New Orleans, United States: New Orleans, still scarred by the devastation wrought 16 years ago by Hurricane Katrina, held its breath as Ida bore down this week. But this time, the city’s flood defenses prevailed.
In the wake of the 2005 storm that killed over 1,800 people and submerged whole swaths of New Orleans, the US government spent $14.5 billion on levees, pumps, and other protections for the city and nearby suburbs.
“Ida came onshore with everything that was advertised: the surge, the rain, the wind,” Louisiana Governor John Bel Edwards told a briefing Monday.
“The good news, first, is all of our levee systems… performed magnificently,” he added.
Located at the mouth of the Mississippi River and in an area below sea level, New Orleans is surrounded by water, with the giant, briny Lake Pontchartrain to the north and the Gulf of Mexico to the south.
Given the city’s geography, as well as Ida’s lashing 150-mile (240-kilometer) per hour winds, storm surge, and heavy rains, the danger to New Orleans’ 390,000 people was very real.
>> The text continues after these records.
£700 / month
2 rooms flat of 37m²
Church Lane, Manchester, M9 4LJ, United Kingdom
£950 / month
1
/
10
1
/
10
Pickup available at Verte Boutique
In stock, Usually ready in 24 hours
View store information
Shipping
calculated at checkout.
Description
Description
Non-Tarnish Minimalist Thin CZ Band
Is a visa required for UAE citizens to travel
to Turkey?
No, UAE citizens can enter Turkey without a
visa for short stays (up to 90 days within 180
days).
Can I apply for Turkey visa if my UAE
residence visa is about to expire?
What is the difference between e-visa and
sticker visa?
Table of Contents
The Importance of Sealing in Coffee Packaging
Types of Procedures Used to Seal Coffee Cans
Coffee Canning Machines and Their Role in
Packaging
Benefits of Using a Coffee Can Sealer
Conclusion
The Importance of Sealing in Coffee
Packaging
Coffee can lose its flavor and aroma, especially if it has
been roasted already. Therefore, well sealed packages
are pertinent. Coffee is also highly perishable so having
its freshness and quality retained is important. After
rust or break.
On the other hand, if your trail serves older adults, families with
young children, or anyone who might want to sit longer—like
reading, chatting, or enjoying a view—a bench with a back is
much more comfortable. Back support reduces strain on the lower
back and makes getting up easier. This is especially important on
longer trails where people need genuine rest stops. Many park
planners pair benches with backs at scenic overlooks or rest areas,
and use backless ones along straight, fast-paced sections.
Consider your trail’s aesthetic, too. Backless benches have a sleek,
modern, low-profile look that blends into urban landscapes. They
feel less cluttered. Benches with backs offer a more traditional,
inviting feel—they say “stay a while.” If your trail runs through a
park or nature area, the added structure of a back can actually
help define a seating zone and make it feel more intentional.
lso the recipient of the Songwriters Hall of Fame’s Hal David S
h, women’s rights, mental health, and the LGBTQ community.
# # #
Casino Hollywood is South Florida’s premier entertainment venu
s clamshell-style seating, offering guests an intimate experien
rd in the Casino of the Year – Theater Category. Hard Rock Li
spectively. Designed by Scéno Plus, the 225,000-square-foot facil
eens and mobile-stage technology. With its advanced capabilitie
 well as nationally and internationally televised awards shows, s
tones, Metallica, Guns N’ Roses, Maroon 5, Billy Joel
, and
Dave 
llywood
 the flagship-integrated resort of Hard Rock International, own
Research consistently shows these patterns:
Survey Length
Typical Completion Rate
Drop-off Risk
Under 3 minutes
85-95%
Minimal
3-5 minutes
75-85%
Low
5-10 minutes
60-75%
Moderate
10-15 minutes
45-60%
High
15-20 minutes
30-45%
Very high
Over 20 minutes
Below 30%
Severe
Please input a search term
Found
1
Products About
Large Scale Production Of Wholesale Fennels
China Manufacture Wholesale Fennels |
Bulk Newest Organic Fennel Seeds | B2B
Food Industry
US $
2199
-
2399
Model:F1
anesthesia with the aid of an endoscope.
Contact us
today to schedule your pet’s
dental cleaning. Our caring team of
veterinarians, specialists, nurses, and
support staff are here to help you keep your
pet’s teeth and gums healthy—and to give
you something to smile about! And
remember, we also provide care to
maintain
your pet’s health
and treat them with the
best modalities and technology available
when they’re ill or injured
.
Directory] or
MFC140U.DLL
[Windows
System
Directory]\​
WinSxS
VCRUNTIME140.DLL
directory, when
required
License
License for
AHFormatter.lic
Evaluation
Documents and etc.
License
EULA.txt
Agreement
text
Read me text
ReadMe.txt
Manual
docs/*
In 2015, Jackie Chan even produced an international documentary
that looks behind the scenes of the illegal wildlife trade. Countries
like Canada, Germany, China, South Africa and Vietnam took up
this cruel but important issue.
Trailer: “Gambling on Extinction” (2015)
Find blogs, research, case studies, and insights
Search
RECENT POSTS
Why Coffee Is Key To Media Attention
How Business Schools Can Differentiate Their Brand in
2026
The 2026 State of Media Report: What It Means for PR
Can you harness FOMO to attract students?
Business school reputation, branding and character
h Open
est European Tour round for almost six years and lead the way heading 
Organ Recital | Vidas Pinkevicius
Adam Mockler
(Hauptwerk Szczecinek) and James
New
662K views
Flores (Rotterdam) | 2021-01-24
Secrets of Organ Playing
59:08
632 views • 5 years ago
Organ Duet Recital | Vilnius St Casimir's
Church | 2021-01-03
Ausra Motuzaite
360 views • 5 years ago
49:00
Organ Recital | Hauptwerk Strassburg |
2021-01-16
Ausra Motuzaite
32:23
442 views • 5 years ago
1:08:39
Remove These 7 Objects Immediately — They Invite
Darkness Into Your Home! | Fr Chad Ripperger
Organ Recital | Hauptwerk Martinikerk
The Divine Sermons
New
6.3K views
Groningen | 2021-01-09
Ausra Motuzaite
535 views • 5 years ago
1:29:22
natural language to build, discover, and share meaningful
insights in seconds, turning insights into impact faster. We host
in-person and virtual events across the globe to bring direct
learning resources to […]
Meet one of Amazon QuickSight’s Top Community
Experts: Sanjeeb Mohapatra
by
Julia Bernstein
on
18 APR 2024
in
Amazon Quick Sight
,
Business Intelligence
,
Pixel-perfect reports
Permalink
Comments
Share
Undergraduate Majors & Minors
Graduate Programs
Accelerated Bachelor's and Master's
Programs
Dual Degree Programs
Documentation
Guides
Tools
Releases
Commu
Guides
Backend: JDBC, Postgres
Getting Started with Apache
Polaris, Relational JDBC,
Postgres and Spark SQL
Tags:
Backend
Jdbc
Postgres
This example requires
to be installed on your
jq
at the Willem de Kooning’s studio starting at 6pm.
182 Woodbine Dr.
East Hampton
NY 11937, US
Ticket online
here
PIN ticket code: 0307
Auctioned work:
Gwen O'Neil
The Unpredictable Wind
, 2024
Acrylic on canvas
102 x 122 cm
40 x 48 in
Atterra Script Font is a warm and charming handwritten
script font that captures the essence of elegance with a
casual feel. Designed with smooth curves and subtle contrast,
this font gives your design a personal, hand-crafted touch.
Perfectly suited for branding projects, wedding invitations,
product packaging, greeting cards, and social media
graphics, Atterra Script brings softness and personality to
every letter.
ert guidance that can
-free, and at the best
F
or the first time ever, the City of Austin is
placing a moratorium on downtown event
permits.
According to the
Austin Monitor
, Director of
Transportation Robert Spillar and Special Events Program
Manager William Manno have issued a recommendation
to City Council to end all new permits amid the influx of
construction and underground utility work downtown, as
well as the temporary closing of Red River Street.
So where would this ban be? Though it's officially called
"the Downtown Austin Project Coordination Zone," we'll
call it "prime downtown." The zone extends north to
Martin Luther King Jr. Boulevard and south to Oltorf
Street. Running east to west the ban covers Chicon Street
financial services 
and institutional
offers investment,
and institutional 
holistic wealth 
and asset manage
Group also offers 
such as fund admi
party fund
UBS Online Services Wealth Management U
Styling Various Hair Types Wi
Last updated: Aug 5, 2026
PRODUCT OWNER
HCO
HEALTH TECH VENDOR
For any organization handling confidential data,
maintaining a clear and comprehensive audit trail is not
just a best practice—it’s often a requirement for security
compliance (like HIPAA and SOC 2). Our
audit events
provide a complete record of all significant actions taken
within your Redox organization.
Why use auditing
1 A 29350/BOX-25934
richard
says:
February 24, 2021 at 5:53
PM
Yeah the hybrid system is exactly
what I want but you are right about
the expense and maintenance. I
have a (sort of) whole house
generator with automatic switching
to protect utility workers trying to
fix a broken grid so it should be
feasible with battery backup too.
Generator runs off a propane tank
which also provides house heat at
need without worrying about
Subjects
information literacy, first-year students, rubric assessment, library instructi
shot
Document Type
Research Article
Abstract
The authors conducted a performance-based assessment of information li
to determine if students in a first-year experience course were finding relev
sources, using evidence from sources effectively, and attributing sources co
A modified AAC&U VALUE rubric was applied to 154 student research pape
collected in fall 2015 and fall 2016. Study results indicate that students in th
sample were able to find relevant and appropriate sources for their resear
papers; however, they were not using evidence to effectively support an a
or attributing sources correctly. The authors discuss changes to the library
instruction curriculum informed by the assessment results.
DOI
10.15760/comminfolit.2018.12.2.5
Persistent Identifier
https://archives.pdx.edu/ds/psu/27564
But no levee in the city was breached or overtopped. Edwards said that feat could be traced to 16 years ago.
Under the battering from Katrina’s floodwaters, more than 50 levees broke and 80 percent of the city was submerged, with water reaching 20 feet (six meters) in places. Billions of dollars in damage were done.
The storm and the failed response that followed unleashed suffering that was captured in images of desperate people stranded on the roofs of their flooded homes in sweltering heat, violent looting, and fetid evacuation sites.
Authorities from then-president George W. Bush on down faced ferocious criticism, and since then New Orleans’ flood-protections have been rebuilt and improved.
The system “performed as it was designed, that is, to keep water out of the city,” said Rene Poche, spokesman for the Army Corps of Engineers in New Orleans, which was responsible for designing and building the levee system.
‘You may be next’
After Katrina, a 130-mile ring of barriers was built to withstand a storm surge of up to 30 feet.
Huge gates now allow water to drain away to Lake Ponchartrain or the Gulf of Mexico while preventing water from entering the city, said Poche.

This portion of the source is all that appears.